Я получил Ваше письмо, уважаемый Иван Сергеевич, и имею побуждение отвечать на него сию же минуту: дело в том, что я позавчера отдал Базунову сверточек, подписанный на Ваше имя в Москву, и просил переслать это в магазин Соловьева. В этом тючке 4 экз<емпляра> нового издания «Захудалого рода»: 1) для Вас, 2) для Ю. Ф. Самарина, 3) для Влад<имира> Петр<овича> Бегичева и 4) для К. В. Щепиной, которая просит меня подарить ей какую-нибудь книгу моей стряпни. О посылке Юрию Федоровичу оговорюсь, что хотя я лично его и не знаю, но слишком хорошо знаю его как писателя и потому, кажется, могу послать ему книгу?.. А впрочем, Вы ему скажите, что я извиняюсь перед ним за этот поступок, а совершаю его от избытка сердца. Что же касается экземпляра, посылаемого Бегичеву, то отошлите, пожалуйста, эту книжечку Киселевой (дочери Бегичева), которая живет в одном доме с Вами. Если же она теперь не живет там, то вручите книжку при случае Конст<антину> Шиловскому или, наконец, всего проще — оставьте ее у себя, пока Бегичев пришлет за нею.

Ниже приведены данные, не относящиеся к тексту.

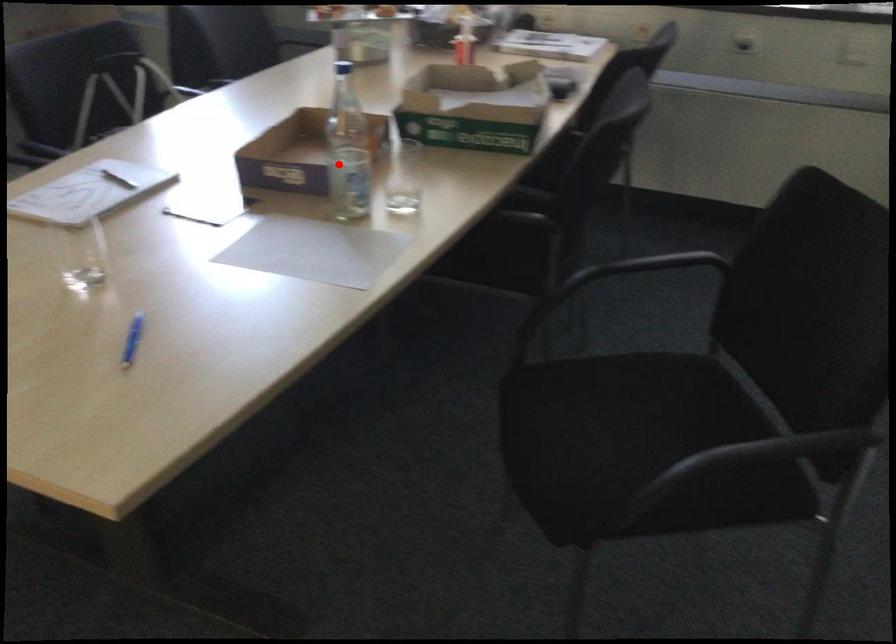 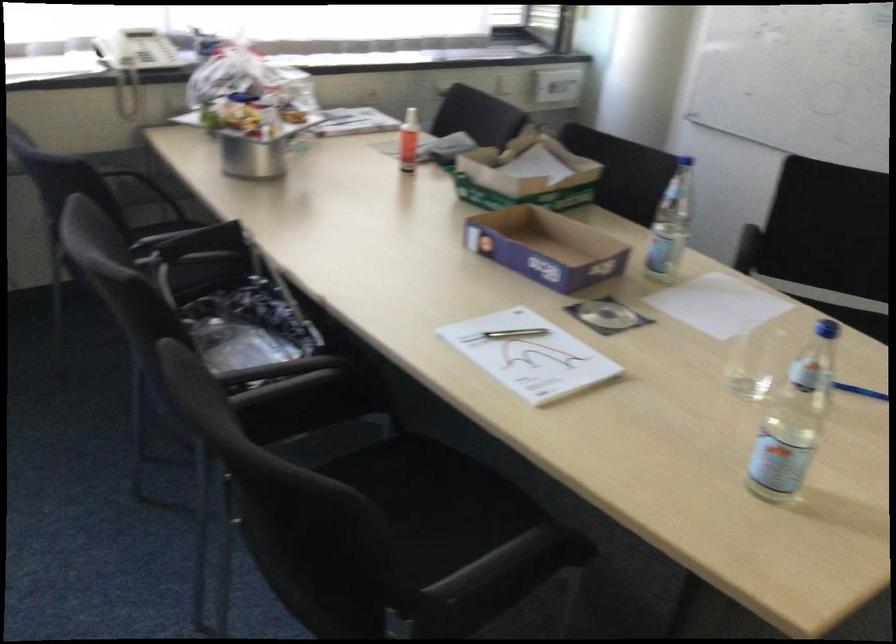 Question: I am providing you with two images of the same scene from different viewpoints. A red point is shown in image1. For the corresponding object point in image2, is it positioned nearer or farther from the camera?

Но эти распорядки уладятся, а напишете ли Вы мне: как покажется Вам 2-я часть «Захудалых» в моем, а не в катковском сочинении? Мне очень совестно просить Вас пересматривать книгу, которая уже не имеет для Вас интереса новизны, но я не могу отказать себе в

387

пламенном желании знать Ваше мнение, прав или не прав я был, остановив печатание романа? Я не говорю о принципе, но прав или не прав был я просто в рассуждении достоинств романа? Мои друзья имеют не одинакое об этом мнение, но все их мнения в сем деле для меня не имеют значения, а Ваше, напротив, значит очень много. Не откажите мне в этом, дорогой и милостивый праведник русского слова! Ваше мнение и мнение Щебальского я признаю для себя судом, против которого не прореку, не возоплю, ибо верю бесповоротно в его и Ваше доброе ко мне расположение и прямоту. Мне кажется, что перекрещивать Жиго в Жиро не было никакой надобности; что уничтожать памфлет Рогожина против Хотетовой (А. А. Орловой) не было нужды; что от перемены мною сочиненной для нее фамилия Хотетова в Хоботову дело ничего не выигрывало; что старой княгине можно было дозволить увлечься раздариванием дочери всего дорогого, причем дело дошло до подаренья ей самой Ольги Федотовны, и пр., и пр. — Вообще: скажите Ваше прямое, аксаковское слово, и оно будет мне мило. Дмитрий Самарин, встретясь со мною недавно у Щербатовых (Александра Петр<овича>), сказал мне, что, памятуя «Захудалый род», он помнит и «огромную утрировку, допущенную в лице Дон-Кихота Рогожина». Когда бы мне это говорил петербургский сановник или даже писатель реальной школы, я бы не обратил на это внимания, но Дмитрий Самарин ведь не мог же не знать наших чудаков, которыми кишели мелкопоместные губернии (например, Курская и юго-западные уезды Орловской, где я родился и вырос). Дон-Кихот лицо почти списанное с памятного мне в детстве кромского дворянина и помещика 17 душ Ильи Ив<ановича> Козюлькина, который вечно странствовал, а приют имел у Анны Н. Зиновьевой. Он был очень благороден и честен до того, что требовал, чтобы у него в указе об отставке после слова «холост» было дописано: «но детей имеет». Он служил попечит<елем> хлеб<ного> магаз<ина> и замерз в поле, изображая среди метели Манфреда. Почему этих чудаков нельзя вывести, чтобы сейчас даже хорошие люди не закричали, что «это утрировка»? А я утверждаю, что тут утрировки нет. Кто же прав? Однако интересно знать, что Вы об этом скажете?

388

Несравненный «граф» Данилевский так находчив, что до него, «разумеется, не дотянешься: он теперь, вероятно, еще у Вас в белокаменной и поучается у Михаила Петровича или даже что-то читает в Общ<естве> любит<елей> русской словесности. По слухам, его туда будто бы даже вызвали, чтобы прослушать его Петра III-гo. Чудачок он!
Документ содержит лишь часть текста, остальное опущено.